Texte intégral
RMC le 3 mars 1997 - Entretien du ministre des affaires étrangères, M. Hervé de Charrette
RMC : Tout le monde convient bien que l'Albanie doit faire face à des problèmes économiques pratiquement insurmontables. Ce pays pauvre, entièrement fermé à l’époque du communisme, s'est brutalement converti au libéralisme. L’économie est, aujourd'hui, complètement désorganisée et les mafias locales y ont leur part. Que peut faire l'Europe ?
Hervé de Charrette : Les Français sont très préoccupés, les Français, mais aussi sachez-le, tous les pays de l'Union européenne devant la gravité des événements qui surviennent en Albanie et qui peuvent laisser craindre le développement de troubles et de difficultés. C'est pourquoi nous appelons très solennellement l'ensemble des partis, l'ensemble des dirigeants d'Albanie, à faire preuve de modération et de sagesse pour trouver, ensemble, une solution à leurs problèmes.
RMC : Et en dehors de lancer un appel, que peut-on faire concrètement ?
Hervé de Charrette : La France et l'Union européenne vont se concerter dans les heures qui viennent. La présidence européenne envisage de se rendre sur place. Mais je le répète, pour résoudre les difficultés de l'Albanie, c'est d'abord aux Albanais d’éviter les crises, les tensions et les difficultés./.
Albanie, réponse du ministre délégué à la coopération, M. Jacques Godfrain, à une question d'actualité, à l'Assemblée nationale, le 4 mars 1997
Depuis le mois de janvier, la crise dite des "pyramides financières" n'a cessé de s'aggraver. La ruine de centaines de milliers d’épargnants a provoqué de véritables émeutes débouché sur une situation que l'on peut qualifier d'insurrectionnelle et provoqué la démission du gouvernement et la proclamation de l'état d'urgence.
C'est dire l'intensité de la crise qui affecte l'Albanie, et par voie de conséquence, les pays qui sont à son voisinage. La France et l'Union européenne, mobilisées depuis plusieurs semaines, ont pris la pleine mesure du problème.
À quoi tendent nos efforts ? Prioritairement, à assurer la sécurité de la centaine de ressortissants français présents en Albanie. Ceux dont la présence n'est pas indispensable ont été appelés, hier, à regagner la France. Notre ambassade à Tirana est en contact constant avec d'autres missions diplomatiques pour assurer, en liaison avec les autorités albanaises. la sécurité des ressortissants étrangers.

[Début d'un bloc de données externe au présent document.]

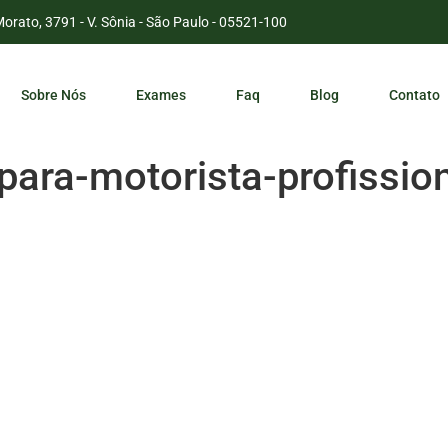
Morato, 3791 - V. Sônia - São Paulo - 05521-100
Sobre Nós
Exames
Faq
Blog
Contato
para-motorista-profissio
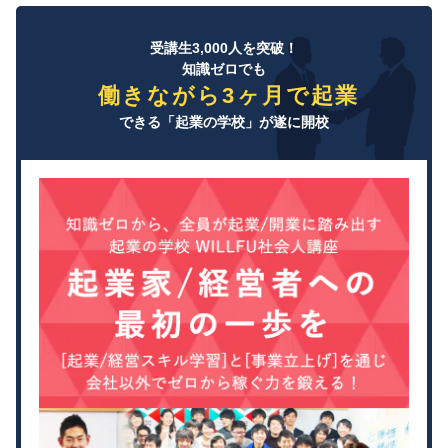
受講生3,000人を突破！
知識ゼロでも
働きながら3ヶ月で起業
できる「起業の学校」が遂に開校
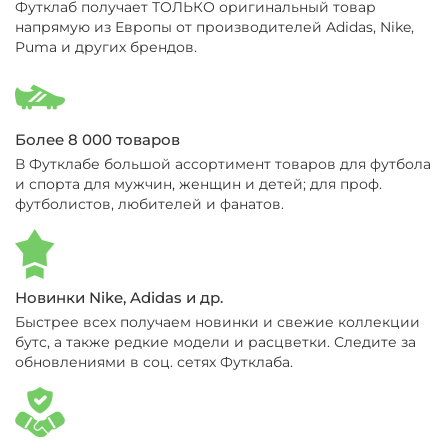
Футклаб получает ТОЛЬКО оригинальный товар
напрямую из Европы от производителей Adidas, Nike,
Puma и других брендов.
Более 8 000 товаров
В Футклабе большой ассортимент товаров для футбола
и спорта для мужчин, женщин и детей; для проф.
футболистов, любителей и фанатов.
Новинки Nike, Adidas и др.
Быстрее всех получаем новинки и свежие коллекции
бутс, а также редкие модели и расцветки. Следите за
обновлениями в соц. сетях Футклаба.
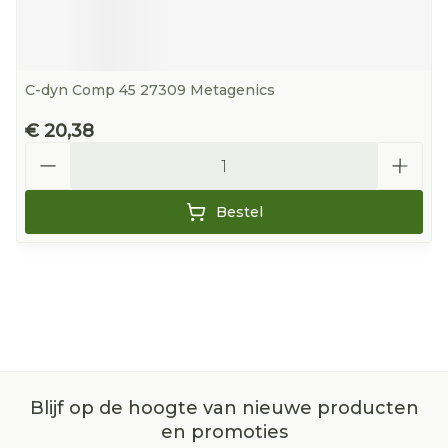
C-dyn Comp 45 27309 Metagenics
€ 20,38
Aantal
Bestel
Blijf op de hoogte van nieuwe producten
en promoties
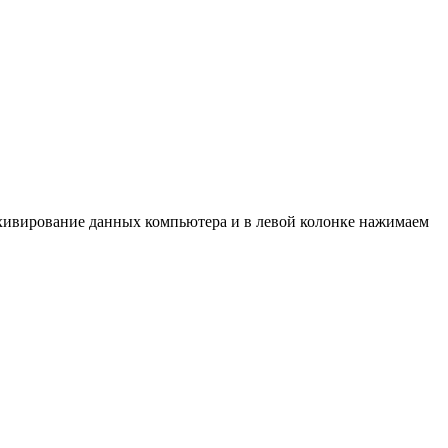
хивирование данных компьютера и в левой колонке нажимаем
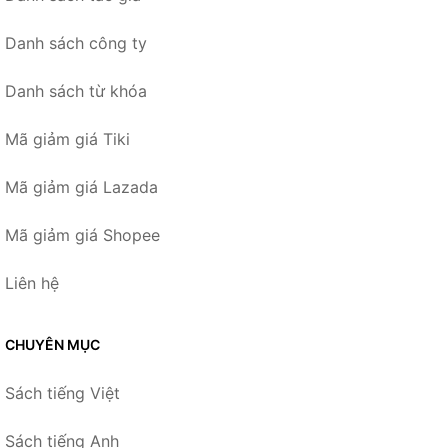
Danh sách công ty
Danh sách từ khóa
Mã giảm giá Tiki
Mã giảm giá Lazada
Mã giảm giá Shopee
Liên hệ
CHUYÊN MỤC
Sách tiếng Việt
Sách tiếng Anh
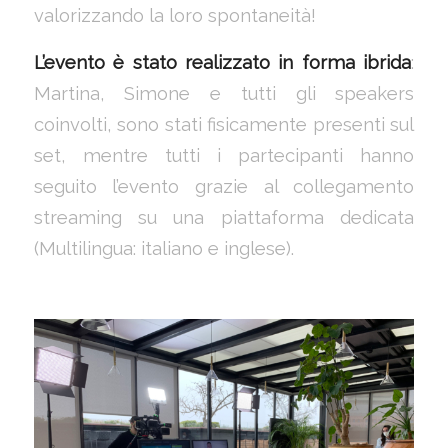
valorizzando la loro spontaneità!
L’evento è stato realizzato in forma ibrida
:
Martina, Simone e tutti gli speakers
coinvolti, sono stati fisicamente presenti sul
set, mentre tutti i partecipanti hanno
seguito l’evento grazie al collegamento
streaming su una piattaforma dedicata
(Multilingua: italiano e inglese).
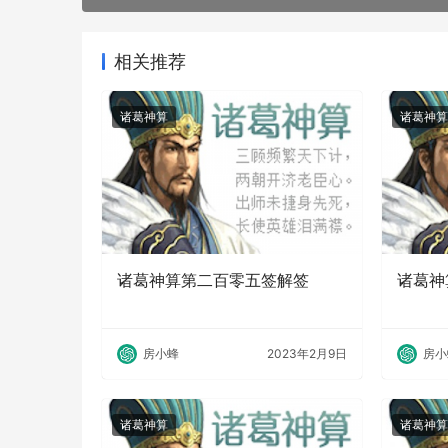
相关推荐
诸葛神算
诸葛神算
诸葛神算第二百零五签解签
诸葛神
房小蜂
2023年2月9日
房小
诸葛神算
诸葛神算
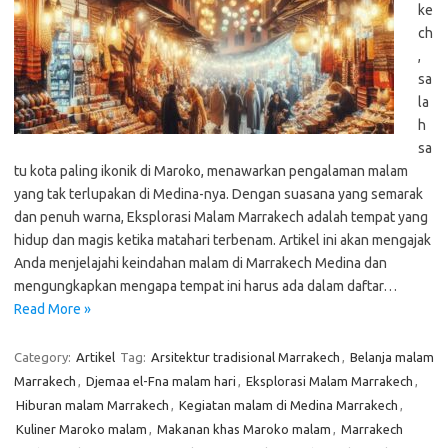
ke
ch
,
sa
la
h
sa
tu kota paling ikonik di Maroko, menawarkan pengalaman malam
yang tak terlupakan di Medina-nya. Dengan suasana yang semarak
dan penuh warna, Eksplorasi Malam Marrakech adalah tempat yang
hidup dan magis ketika matahari terbenam. Artikel ini akan mengajak
Anda menjelajahi keindahan malam di Marrakech Medina dan
mengungkapkan mengapa tempat ini harus ada dalam daftar…
Read More »
Category:
Artikel
Tag:
Arsitektur tradisional Marrakech
,
Belanja malam
Marrakech
,
Djemaa el-Fna malam hari
,
Eksplorasi Malam Marrakech
,
Hiburan malam Marrakech
,
Kegiatan malam di Medina Marrakech
,
Kuliner Maroko malam
,
Makanan khas Maroko malam
,
Marrakech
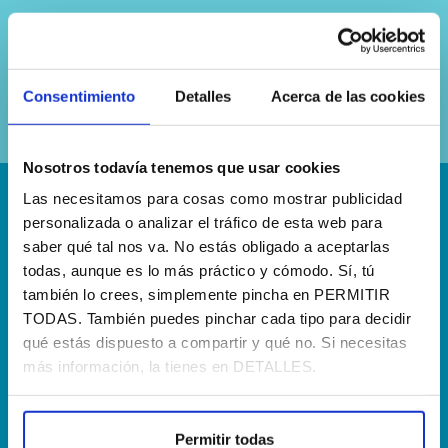
Sí, he leído y acepto la
política de
privacidad
Consentimiento
Detalles
Acerca de las cookies
Nosotros todavía tenemos que usar cookies
Las necesitamos para cosas como mostrar publicidad
¡Escríbenos!
personalizada o analizar el tráfico de esta web para
saber qué tal nos va. No estás obligado a aceptarlas
hola@agenciapisto.com
todas, aunque es lo más práctico y cómodo. Sí, tú
también lo crees, simplemente pincha en PERMITIR
¿Hablamos?!
TODAS. También puedes pinchar cada tipo para decidir
(+34) 910 40 46 33
qué estás dispuesto a compartir y qué no. Si necesitas
más información, la tienes en DETALLES.
¿Dónde estamos?
Calle Francia, 13 Local 12 28971 Griñón MADRID
Permitir todas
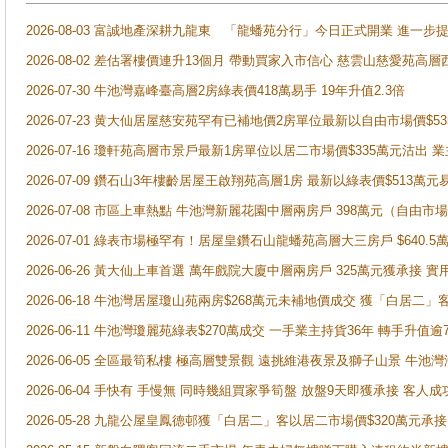
2026-08-03 富誠地產深耕九龍東 「龍蟠苑分行」今日正式開業 進
2026-08-02 差估署樓價連升13個月 帶動買家入市信心 慈雲山慈愛苑高層
2026-07-30 牛池灣嘉峰臺高層2房綠表價418萬易手 19年升值2.3倍
2026-07-23 黄大仙居屋慈安苑罕有已補地價2房單位最新以自由市場價$5
2026-07-16 瓊軒苑高層市景戶最新1房單位以居二市場價$335萬元沽出 業
2026-07-09 鑽石山3年樓齡居屋王啟翔苑高層1房 最新以綠表價$513萬元
2026-07-08 市區上車熱點 牛池灣新麗花園中層兩房戶 398萬元（自
2026-07-01 綠表市場極罕有！居屋皇鑽石山龍蟠苑高層大三房戶 $640
2026-06-26 黃大仙上車首選 萬年戲院大廈中層兩房戶 325萬元獲承接 實
2026-06-18 牛池灣居屋瓊山苑兩房$268萬元未補地價成交 獲「白居二」
2026-06-11 牛池灣瓊麗苑綠表$270萬成交 一手業主持貨36年 轉手升值逾
2026-06-05 全區最筍私樓 極高層雙景觀 遠挑維港夜景及獅子山景 牛池
2026-06-04 手快有 手慢無 同時幾組買家爭筍盤 放盤9天即獲承接 
2026-05-28 九龍公屋皇鳳德邨獲「白居二」客以居二市場價$320萬元承接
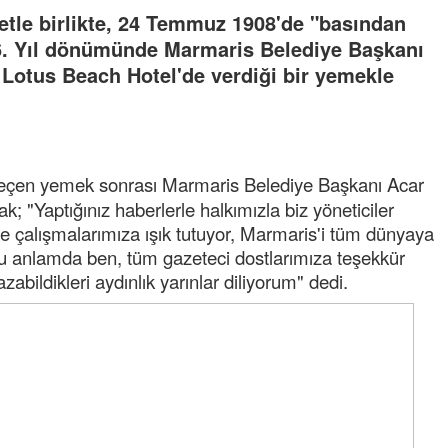
etle birlikte, 24 Temmuz 1908'de "basından
16. Yıl dönümünde Marmaris Belediye Başkanı
Lotus Beach Hotel'de verdiği bir yemekle
eçen yemek sonrası Marmaris Belediye Başkanı Acar
; "Yaptığınız haberlerle halkımızla biz yöneticiler
izle çalışmalarımıza ışık tutuyor, Marmaris'i tüm dünyaya
u anlamda ben, tüm gazeteci dostlarımıza teşekkür
bildikleri aydınlık yarınlar diliyorum" dedi.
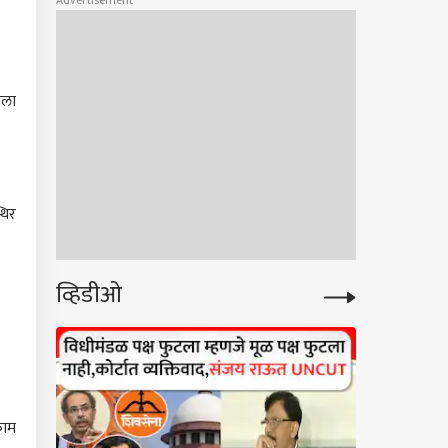
Advertisement
गला
थिर
व्हिडीओ
.
काम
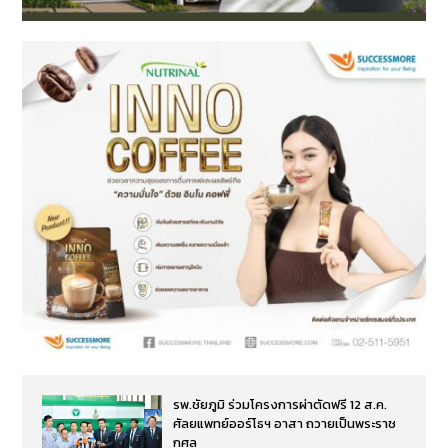
รพ.ชัยภูมิ ร่วมโครงการผ่าตัดฟรี 12 ส.ค.
ศัลยแพทย์ออร์โธฯ อาสา ถวายเป็นพระราช
กุศล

Le souci qu'a la France de favoriser une solution rapide et non violente de la crise l'a conduite à agir vigoureusement en faveur du dialogue politique. À nos yeux, ce dialogue devrait déboucher sur une nouvelle donne institutionnelle : c'est ainsi que le président Berisha, qui a été réélu hier, pourrait être amené à constituer un gouvernement d'union nationale et à procéder à des élections législatives anticipées. Seule l'instauration d'un climat de confiance entre les différents partis politiques permettra de répondre au désarroi de la population.
Plusieurs délégations internationales se sont rendues ces derniers jours à Tirana pour étudier, avec toutes les parties prenantes, la situation politique et financière et formuler des recommandations. L'Union européenne, qui tiendra des réunions d'urgence cette semaine, à d'ores et déjà proposé au gouvernement de Tirana diverses formes d'assistance technique. Les ambassadeurs de l'Union européenne ont réuni dès dimanche soir les présidents de tous les partis politiques.
La France est très attachée à l'avenir de ce pays européen, dont elle se sent proche par de nombreux souvenirs historiques et liens culturels. Elle prendra toute sa part dans les efforts engagés par la communauté internationale, et en particulier, l'Union européenne, pour aider l'Albanie à retrouver la voie de la stabilité et de l'assainissement financier.